Generally, Mauger was slow and thorough in his purchase of horses. He took his time, and was prepared to reject a beast rather than take a risk. But his blood was up, his anger simmering, and it made him incautious. He swallowed convulsively, the lump in his throat so huge that he felt it would choke him. Julitta's contrariness drove him to distraction. Why couldn't she be a proper wife to him? Why did she always make him feel clumsy and inferior? Did she not realise that if only she ceased fighting him and accorded him the respect that was his due, he would give her the world? Perhaps he ought to tell her, but Mauger was wary of the gentler emotions, especially his own.

He watched a Spanish trader trot a bay colt up and down, and forced himself to concentrate upon the horse rather than imagining Julitta's lovely white throat beneath his hands. Even if he did tell her, she would probably toss her head and ignore him. He could see the expression on her face now.

'You like, my lord?' demanded the trader of Mauger's deep scowl.

'No, show me something else, something with more fire.' Robert of Normandy wanted a warhorse.
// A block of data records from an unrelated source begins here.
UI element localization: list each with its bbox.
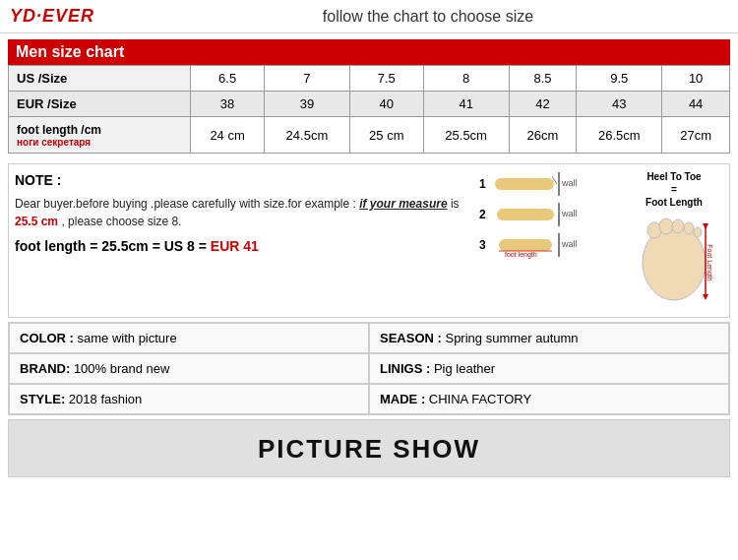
attr-label-1: SEASON :: [380, 331, 442, 345]
header: YD·EVER follow the chart to choose size: [0, 0, 738, 33]
attributes-section: COLOR : same with pictureSEASON : Spring…: [8, 322, 730, 415]
size-cell-1-0: 38: [191, 92, 265, 117]
svg-text:foot length: foot length: [505, 251, 537, 259]
diagram-row-3: 3 wall foot length: [479, 231, 617, 259]
attr-cell-4: STYLE: 2018 fashion: [9, 384, 369, 414]
highlight-text: if your measure: [359, 197, 447, 211]
size-table: US /Size6.577.588.59.510EUR /Size3839404…: [8, 65, 730, 154]
diagram-num-1: 1: [479, 177, 491, 191]
note-section: NOTE : Dear buyer.before buying .please …: [8, 163, 730, 318]
size-cell-2-4: 26cm: [509, 117, 577, 154]
logo: YD·EVER: [10, 6, 108, 27]
attr-value-2: 100% brand new: [70, 361, 169, 376]
header-title: follow the chart to choose size: [128, 8, 728, 26]
attr-cell-1: SEASON : Spring summer autumn: [369, 323, 729, 353]
size-cell-2-3: 25.5cm: [423, 117, 509, 154]
size-cell-0-1: 7: [264, 66, 349, 92]
diagram-numbered: 1 wall 2 wall 3: [479, 170, 617, 259]
heel-foot-svg: Foot Length: [625, 209, 723, 307]
size-cell-2-5: 26.5cm: [577, 117, 662, 154]
svg-point-14: [659, 218, 673, 234]
size-cell-0-6: 10: [662, 66, 730, 92]
size-cell-2-2: 25 cm: [349, 117, 423, 154]
heel-toe-label: Heel To Toe=Foot Length: [625, 170, 723, 209]
size-label-2: foot length /cmноги секретаря: [9, 117, 191, 154]
size-cell-0-4: 8.5: [509, 66, 577, 92]
size-cell-1-5: 43: [577, 92, 662, 117]
attr-label-5: MADE :: [380, 392, 425, 406]
svg-text:wall: wall: [561, 209, 578, 218]
foot-diagram-1: wall: [495, 170, 584, 198]
attr-label-2: BRAND:: [20, 361, 70, 376]
svg-point-15: [672, 219, 684, 233]
svg-text:wall: wall: [561, 178, 578, 188]
attr-value-0: same with picture: [74, 331, 177, 345]
diagram-area: 1 wall 2 wall 3: [479, 170, 617, 311]
diagram-num-2: 2: [479, 208, 491, 221]
attr-cell-2: BRAND: 100% brand new: [9, 353, 369, 384]
diagram-row-1: 1 wall: [479, 170, 617, 198]
attr-label-0: COLOR :: [20, 331, 74, 345]
size-cell-0-5: 9.5: [577, 66, 662, 92]
attr-value-3: Pig leather: [430, 361, 495, 376]
svg-rect-7: [499, 239, 552, 251]
attr-cell-0: COLOR : same with picture: [9, 323, 369, 353]
svg-rect-4: [497, 209, 554, 220]
diagram-row-2: 2 wall: [479, 201, 617, 228]
size-cell-1-4: 42: [509, 92, 577, 117]
size-cell-0-3: 8: [423, 66, 509, 92]
size-cell-1-2: 40: [349, 92, 423, 117]
attr-value-5: CHINA FACTORY: [425, 392, 531, 406]
size-label-0: US /Size: [9, 66, 191, 92]
size-cell-1-3: 41: [423, 92, 509, 117]
attr-cell-5: MADE : CHINA FACTORY: [369, 384, 729, 414]
size-cell-1-6: 44: [662, 92, 730, 117]
svg-point-17: [694, 227, 702, 237]
diagram-num-3: 3: [479, 238, 491, 252]
heel-diagram: Heel To Toe=Foot Length Foot Length: [625, 170, 723, 311]
attr-label-3: LINIGS :: [380, 361, 430, 376]
attr-value-1: Spring summer autumn: [442, 331, 579, 345]
size-cell-1-1: 39: [264, 92, 349, 117]
foot-diagram-3: wall foot length: [495, 231, 584, 259]
picture-show: PICTURE SHOW: [8, 419, 730, 477]
formula: foot length = 25.5cm = US 8 = EUR 41: [15, 236, 471, 257]
size-chart-title: Men size chart: [8, 39, 730, 65]
formula-red: EUR 41: [211, 238, 259, 254]
size-label-1: EUR /Size: [9, 92, 191, 117]
svg-text:wall: wall: [561, 239, 578, 249]
svg-text:Foot Length: Foot Length: [706, 244, 713, 280]
note-body: Dear buyer.before buying .please careful…: [15, 195, 471, 230]
size-cell-2-1: 24.5cm: [264, 117, 349, 154]
size-cell-2-0: 24 cm: [191, 117, 265, 154]
foot-diagram-2: wall: [495, 201, 584, 228]
note-text: NOTE : Dear buyer.before buying .please …: [15, 170, 471, 311]
size-cell-0-0: 6.5: [191, 66, 265, 92]
red-text-25: 25.5 cm: [15, 215, 58, 228]
size-chart-section: Men size chart US /Size6.577.588.59.510E…: [0, 33, 738, 159]
attr-label-4: STYLE:: [20, 392, 65, 406]
attr-value-4: 2018 fashion: [65, 392, 142, 406]
svg-rect-0: [495, 178, 554, 190]
attr-cell-3: LINIGS : Pig leather: [369, 353, 729, 384]
size-cell-2-6: 27cm: [662, 117, 730, 154]
note-title: NOTE :: [15, 170, 471, 191]
size-cell-0-2: 7.5: [349, 66, 423, 92]
svg-point-16: [684, 222, 694, 234]
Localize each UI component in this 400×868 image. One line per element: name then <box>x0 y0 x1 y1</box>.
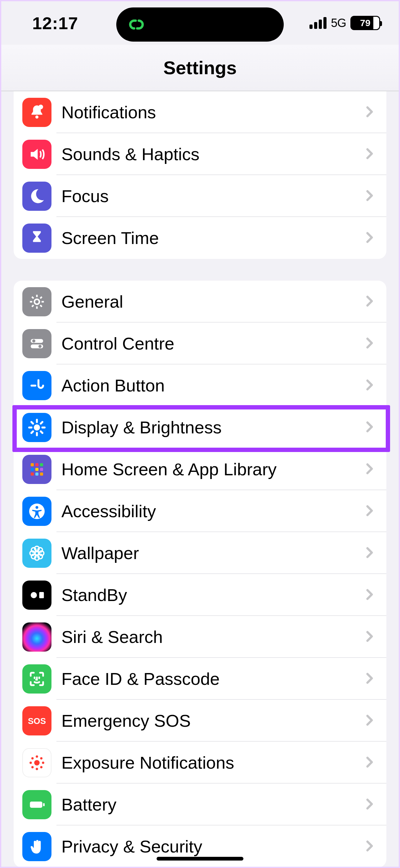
settings-group: NotificationsSounds & HapticsFocusScreen… <box>14 91 386 259</box>
chevron-right-icon <box>365 421 374 434</box>
settings-row-label: Notifications <box>61 102 365 122</box>
settings-row-screen-time[interactable]: Screen Time <box>14 217 386 259</box>
settings-row-label: Accessibility <box>61 501 365 521</box>
settings-row-label: Sounds & Haptics <box>61 144 365 164</box>
chevron-right-icon <box>365 231 374 245</box>
chevron-right-icon <box>365 714 374 727</box>
bell-badge-icon <box>22 98 52 127</box>
settings-row-label: Control Centre <box>61 333 365 353</box>
chevron-right-icon <box>365 589 374 602</box>
settings-row-wallpaper[interactable]: Wallpaper <box>14 532 386 574</box>
settings-row-exposure[interactable]: Exposure Notifications <box>14 742 386 783</box>
faceid-icon <box>22 664 52 693</box>
settings-row-label: Focus <box>61 186 365 206</box>
standby-icon <box>22 581 52 610</box>
battery-full-icon <box>22 790 52 819</box>
navigation-bar: Settings <box>1 45 399 91</box>
siri-icon <box>22 622 52 652</box>
exposure-icon <box>22 748 52 777</box>
moon-icon <box>22 182 52 211</box>
dynamic-island[interactable] <box>116 7 284 41</box>
gear-icon <box>22 287 52 316</box>
link-activity-icon <box>125 13 148 36</box>
settings-row-focus[interactable]: Focus <box>14 175 386 217</box>
settings-row-action-button[interactable]: Action Button <box>14 365 386 406</box>
settings-row-label: Wallpaper <box>61 543 365 563</box>
chevron-right-icon <box>365 295 374 308</box>
settings-row-label: StandBy <box>61 585 365 605</box>
settings-row-display-brightness[interactable]: Display & Brightness <box>14 406 386 448</box>
settings-row-label: Action Button <box>61 375 365 396</box>
apps-grid-icon <box>22 455 52 484</box>
cellular-signal-icon <box>309 17 327 29</box>
settings-row-label: Emergency SOS <box>61 711 365 731</box>
chevron-right-icon <box>365 463 374 476</box>
status-bar: 12:17 5G 79 <box>1 1 399 45</box>
settings-group: GeneralControl CentreAction ButtonDispla… <box>14 281 386 867</box>
settings-row-general[interactable]: General <box>14 281 386 322</box>
settings-row-label: Privacy & Security <box>61 836 365 857</box>
chevron-right-icon <box>365 337 374 350</box>
settings-row-home-screen[interactable]: Home Screen & App Library <box>14 448 386 490</box>
settings-row-accessibility[interactable]: Accessibility <box>14 490 386 532</box>
chevron-right-icon <box>365 673 374 685</box>
chevron-right-icon <box>365 840 374 853</box>
chevron-right-icon <box>365 798 374 811</box>
sun-icon <box>22 413 52 442</box>
page-title: Settings <box>163 57 237 79</box>
settings-row-siri-search[interactable]: Siri & Search <box>14 616 386 658</box>
chevron-right-icon <box>365 379 374 392</box>
settings-row-standby[interactable]: StandBy <box>14 574 386 616</box>
chevron-right-icon <box>365 190 374 203</box>
chevron-right-icon <box>365 148 374 161</box>
settings-row-notifications[interactable]: Notifications <box>14 91 386 133</box>
settings-row-battery[interactable]: Battery <box>14 783 386 826</box>
flower-icon <box>22 538 52 568</box>
battery-percent: 79 <box>360 18 370 28</box>
settings-row-label: Screen Time <box>61 228 365 248</box>
status-time: 12:17 <box>32 13 78 33</box>
speaker-wave-icon <box>22 140 52 169</box>
chevron-right-icon <box>365 106 374 119</box>
settings-row-control-centre[interactable]: Control Centre <box>14 322 386 365</box>
toggles-icon <box>22 329 52 358</box>
network-type: 5G <box>331 17 346 30</box>
settings-row-privacy[interactable]: Privacy & Security <box>14 826 386 867</box>
chevron-right-icon <box>365 505 374 518</box>
chevron-right-icon <box>365 630 374 644</box>
settings-row-sounds-haptics[interactable]: Sounds & Haptics <box>14 133 386 175</box>
settings-row-label: General <box>61 291 365 312</box>
settings-row-label: Exposure Notifications <box>61 752 365 773</box>
sos-icon <box>22 706 52 736</box>
chevron-right-icon <box>365 547 374 560</box>
status-right: 5G 79 <box>309 16 380 30</box>
home-indicator[interactable] <box>157 857 243 861</box>
settings-row-label: Battery <box>61 795 365 815</box>
settings-row-face-id[interactable]: Face ID & Passcode <box>14 658 386 700</box>
action-button-icon <box>22 371 52 400</box>
accessibility-icon <box>22 497 52 526</box>
settings-row-label: Home Screen & App Library <box>61 459 365 479</box>
hand-icon <box>22 832 52 861</box>
settings-row-label: Siri & Search <box>61 627 365 647</box>
settings-row-emergency-sos[interactable]: Emergency SOS <box>14 700 386 742</box>
settings-row-label: Display & Brightness <box>61 417 365 437</box>
settings-row-label: Face ID & Passcode <box>61 669 365 689</box>
chevron-right-icon <box>365 756 374 769</box>
hourglass-icon <box>22 223 52 253</box>
battery-icon: 79 <box>351 16 380 30</box>
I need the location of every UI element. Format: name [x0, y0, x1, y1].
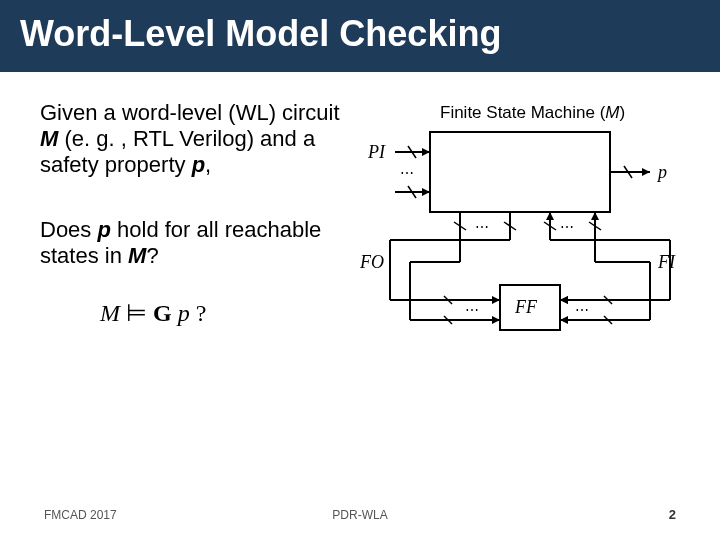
formula-qmark: ? [196, 300, 207, 326]
var-p: p [97, 217, 110, 242]
footer-left: FMCAD 2017 [44, 508, 117, 522]
text: Given a word-level (WL) circuit [40, 100, 340, 125]
diagram-column: Finite State Machine (M) PI ⋯ p [350, 100, 700, 364]
paragraph-1: Given a word-level (WL) circuit M (e. g.… [40, 100, 340, 178]
arrowhead-icon [422, 188, 430, 196]
arrowhead-icon [591, 212, 599, 220]
formula-G: G [153, 300, 172, 326]
label-PI: PI [367, 142, 386, 162]
slide-footer: FMCAD 2017 PDR-WLA 2 [0, 507, 720, 522]
var-M: M [40, 126, 58, 151]
label-FI: FI [657, 252, 676, 272]
var-p: p [192, 152, 205, 177]
slide-body: Given a word-level (WL) circuit M (e. g.… [0, 72, 720, 364]
label-FO: FO [359, 252, 384, 272]
arrowhead-icon [422, 148, 430, 156]
formula-p: p [178, 300, 190, 326]
text: ? [146, 243, 158, 268]
label-p: p [656, 162, 667, 182]
arrowhead-icon [492, 316, 500, 324]
dots-icon: ⋯ [400, 166, 414, 181]
label-FF: FF [514, 297, 538, 317]
slide: Word-Level Model Checking Given a word-l… [0, 0, 720, 540]
text: (e. g. , RTL Verilog) and a safety prope… [40, 126, 315, 177]
page-number: 2 [669, 507, 676, 522]
arrowhead-icon [642, 168, 650, 176]
slide-title: Word-Level Model Checking [0, 0, 720, 72]
formula-M: M [100, 300, 120, 326]
text: , [205, 152, 211, 177]
arrowhead-icon [560, 296, 568, 304]
main-box [430, 132, 610, 212]
var-M: M [128, 243, 146, 268]
arrowhead-icon [492, 296, 500, 304]
dots-icon: ⋯ [560, 220, 574, 235]
fsm-diagram: Finite State Machine (M) PI ⋯ p [350, 100, 690, 360]
dots-icon: ⋯ [475, 220, 489, 235]
dots-icon: ⋯ [465, 303, 479, 318]
arrowhead-icon [560, 316, 568, 324]
formula: M ⊨ G p ? [100, 299, 340, 327]
models-symbol: ⊨ [126, 300, 147, 326]
paragraph-2: Does p hold for all reachable states in … [40, 217, 340, 269]
arrowhead-icon [546, 212, 554, 220]
diagram-title: Finite State Machine (M) [440, 103, 625, 122]
footer-center: PDR-WLA [332, 508, 387, 522]
text-column: Given a word-level (WL) circuit M (e. g.… [40, 100, 340, 364]
dots-icon: ⋯ [575, 303, 589, 318]
text: Does [40, 217, 97, 242]
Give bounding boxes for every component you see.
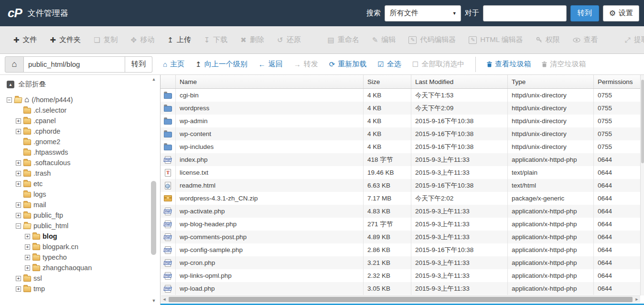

Well and good, he would find Robert of Normandy such a beast. A savage glint in his eye, Mauger set himself to find a stallion that matched the state of his temper.

It was an hour and ten traders later that he came across the young, unbroken black colt which the Catalan dealer's lad was striving to calm. Sweat creamed its neck along the line of the bridle, and it fretted at the sharp bit, specks of blood mingling with the foam at its mouth corners. Its hide was a glossy jet-black, its mane and tail in contrast a dazzling silvery white. Usually Mauger would have kept his distance, but now he plunged into bargaining with a vengeance.

The merchant's wife escorted Benedict to the door of her handsome timber house, and stood with him on the threshold. She was thickly set, with a florid complexion and heavy-lidded brown eyes. Her gown was of the thickest, costliest wool to mark her rank, but the sweat stains encircling the armpits had ruined the fabric. In the room behind her was a family gathering of adult sons and daughters, and several noisy grandchildren. Benedict was not sorry to leave. Out of charity he had made enquiries and brought them the sad news of the death of the family's head on the road to Compostella.

There had been a suitable amount of dramatic wailing for effect, but no deep-seated grief as far as he could tell. The merchant had not been the kind to engender affection, even among those closest to him. Oh they would do all that was necessary to mourn him, exalt his position amongst Bordeaux's merchant fraternity by staging sumptuous masses and giving freely of alms, but it would all be for show.